▶ **Assigned task**
An unchanged copy of every record below, without pictures, is the goal.

━━━━━━━━━━

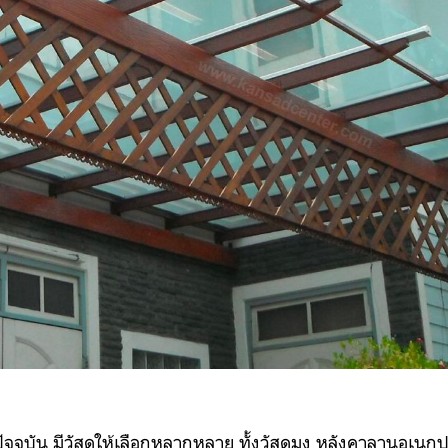
ัจจุบัน มีวัสดุให้เลือกหลากหลาย ทั้งวัสดุมุง หลังคาลานอเนก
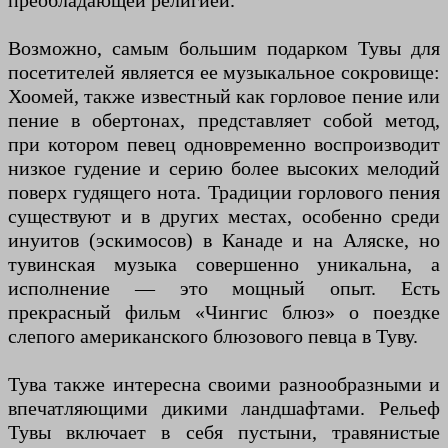
преобладающей религией.
Возможно, самым большим подарком Тувы для
посетителей является ее музыкальное сокровище:
Хоомей, также известный как горловое пение или
пение в обертонах, представляет собой метод,
при котором певец одновременно воспроизводит
низкое гудение и серию более высоких мелодий
поверх гудящего нота. Традиции горлового пения
существуют и в других местах, особенно среди
инуитов (эскимосов) в Канаде и на Аляске, но
тувинская музыка совершенно уникальна, а
исполнение — это мощный опыт. Есть
прекрасный фильм «Чингис блюз» о поездке
слепого американского блюзового певца в Туву.
Тува также интересна своими разнообразными и
впечатляющими дикими ландшафтами. Рельеф
Тувы включает в себя пустыни, травянистые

━━━━━━━━━━

▶ **Task answer**
ัจจุบัน มีวัสดุให้เลือกหลากหลาย ทั้งวัสดุมุง หลังคาลานอเนก
преобладающей религией.
Возможно, самым большим подарком Тувы для
посетителей является ее музыкальное сокровище:
Хоомей, также известный как горловое пение или
пение в обертонах, представляет собой метод,
при котором певец одновременно воспроизводит
низкое гудение и серию более высоких мелодий
поверх гудящего нота. Традиции горлового пения
существуют и в других местах, особенно среди
инуитов (эскимосов) в Канаде и на Аляске, но
тувинская музыка совершенно уникальна, а
исполнение — это мощный опыт. Есть
прекрасный фильм «Чингис блюз» о поездке
слепого американского блюзового певца в Туву.
Тува также интересна своими разнообразными и
впечатляющими дикими ландшафтами. Рельеф
Тувы включает в себя пустыни, травянистые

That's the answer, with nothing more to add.